Technology has certainly changed the landscape of our culture. From creative outlets and communication to social structures and mobile work/live spaces, our lives are changing radically and quickly. Some worry that technology is undermining our connections to ourselves and to our communities. Others seek ways to use technology to build networks and relationships. And still others stumble into the potential of an inverse relationship between experience and technology: for some, technology is opening windows to re-engage with their inner-selves and with the world.
Ran Zilca, a former IBM Research engineer, is a member of the last category - a tech guy who's inner and outer life has shifted dramatically in the last few years. Zilca's is a journey inspired by his work in algorithm development, software and hardware design and development, and system level integration. From an interview in Insights Magazine, Zilca shares,
"When I was at IBM Research, I did a lot of work on biometrics, on identifying people from things like fingerprints and voiceprints and I was toying with the idea that they have unique psychological properties. The idea back then was to use those attributes for security purposes. Over time, I realized this is kind of interesting... the marriage between psychology and technology [was] basically uncharted territory [in 2005]. The more I read, the more I realized that there was basically nothing that took quantitative techniques that are available in psychology and deployed them [to the general public]."
Fast forward: Zilca left IBM to start Signal Patterns and expand his ideas. Today his company is leading the way in integrative psychology-based mobile applications. It was in testing one of these apps that Zilca found a latent passion that is changing his life.
"I was testing out a new application called Live Happy", Zilca said in a recent phone interview. "It is based on the work of University of California, Riverside, Psychologist, Dr. Sonja Lyubomirsky. The program leads you through a series of steps to accomplish a goal - a goal chosen by you, but based on how likely it is that you will attain this goal. You work with the app to determine which of your goals you will most likely accomplish. So one goal kept surfacing for me; it was driving a motorcycle across the country. I hadn't even ridden a motorcycle before. But I stayed with the program and took the baby-steps it suggested to accomplish my goal."

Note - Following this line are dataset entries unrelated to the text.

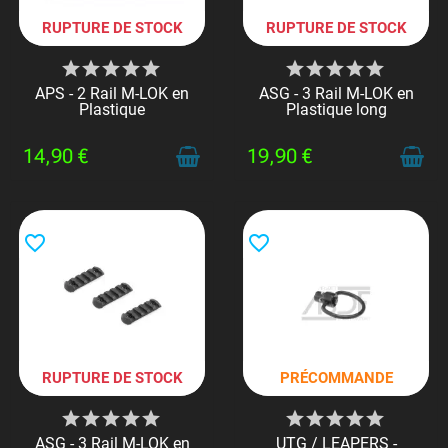
RUPTURE DE STOCK
RUPTURE DE STOCK
APS - 2 Rail M-LOK en
ASG - 3 Rail M-LOK en
Plastique
Plastique long
14,90 €
19,90 €
favorite_border
favorite_border
RUPTURE DE STOCK
PRÉCOMMANDE
ASG - 3 Rail M-LOK en
UTG / LEAPERS -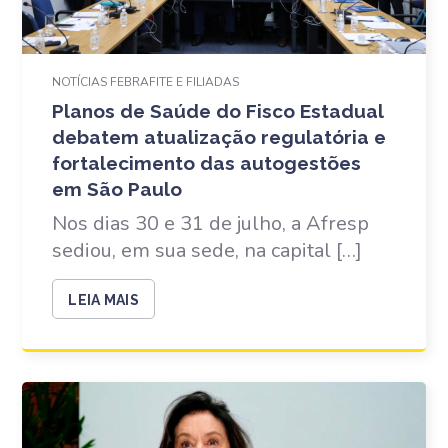
NOTÍCIAS FEBRAFITE E FILIADAS
Planos de Saúde do Fisco Estadual
debatem atualização regulatória e
fortalecimento das autogestões
em São Paulo
Nos dias 30 e 31 de julho, a Afresp
sediou, em sua sede, na capital […]
LEIA MAIS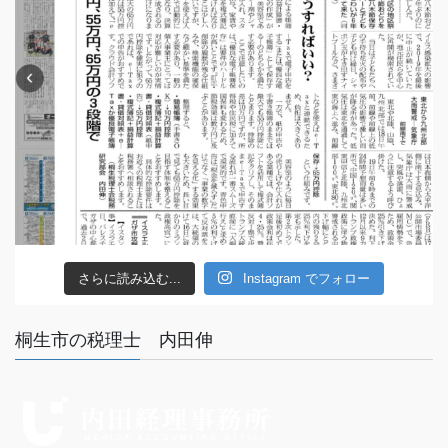
さらに読み込む...
Instagram でフォロー
桐生市の税理士 内田伸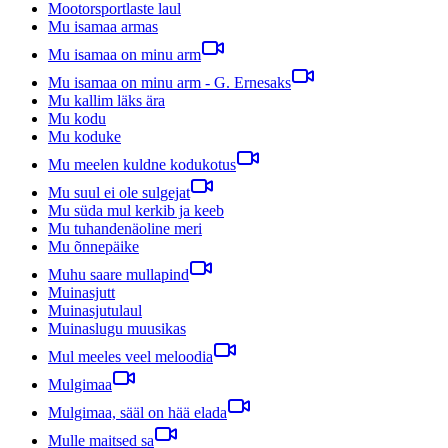
Mootorsportlaste laul
Mu isamaa armas
Mu isamaa on minu arm
Mu isamaa on minu arm - G. Ernesaks
Mu kallim läks ära
Mu kodu
Mu koduke
Mu meelen kuldne kodukotus
Mu suul ei ole sulgejat
Mu süda mul kerkib ja keeb
Mu tuhandenäoline meri
Mu õnnepäike
Muhu saare mullapind
Muinasjutt
Muinasjutulaul
Muinaslugu muusikas
Mul meeles veel meloodia
Mulgimaa
Mulgimaa, sääl on hää elada
Mulle maitsed sa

A year ago Zilca started riding a motorcycle and was almost immediately hooked. The father of 3 young children, he states that his wife was concerned. Motorcycles can be dangerous.
"It is natural to want to keep your spouse safe and to question what is going on when big shifts occur," says Zilca. "But every time I came home from an hour on my bike, my wife noticed a huge change - I was calmer and happier than before I left."
He eventually joined a motorcycle club and his wife even rides with him sometimes.
"Being on the road, on a motorcycle, is a meditative practice for me. And it is a way to have deeper conversations and relationships. Guys don't sit down, watch football, and talk about what's missing in their lives. But they do talk about such things when they are out on the road."
So with all of the baby-step behind him, Ran Zilca is days away from the final step in his goal. On September 19th he will leave for a trip across the US with just his (second) motorcycle, a laptop, iphone and the bare necessities. Through technology, he has found what is moving him past his fortieth 'life-crisis' birthday and toward a new chapter in his work and life. On his ride, he will meet with many of the psychologists, doctors, and coaches that his company works with - Deepak Chopra, Caroline Miller, Daniel Levitin, Dave Stewart and, of course, Sonia Lyubomirsky. And he is blogging and vlogging about it as he goes. He is calling this project the Ride of Your Life.
At the conclusion of our conversation, Zilca and I talked about making life-changes. I asked if he felt that one needed to leave family and friends, travel, and step out-side of his / her comfort zone in order to attain a level of self-awareness.
"When I was at IBM, we called it 'changing the wallpaper'," said Zilca. "You would see people working outside, in the lounge, really all over the place. There was an understanding that in order to be creative, you need a change of scenery."
Perhaps that is the take-away: we can see our computers and your mobile devises as constant static fixtures or we can see them as flexible tools and portable places, and technology as a conduit for creative personal and inter-personal relationships.
This article is the continuation of an on-going exploration of choices and opportunities we have to better understand and participate in: health, art, education, and our communities. I look forward to continuing the conversation.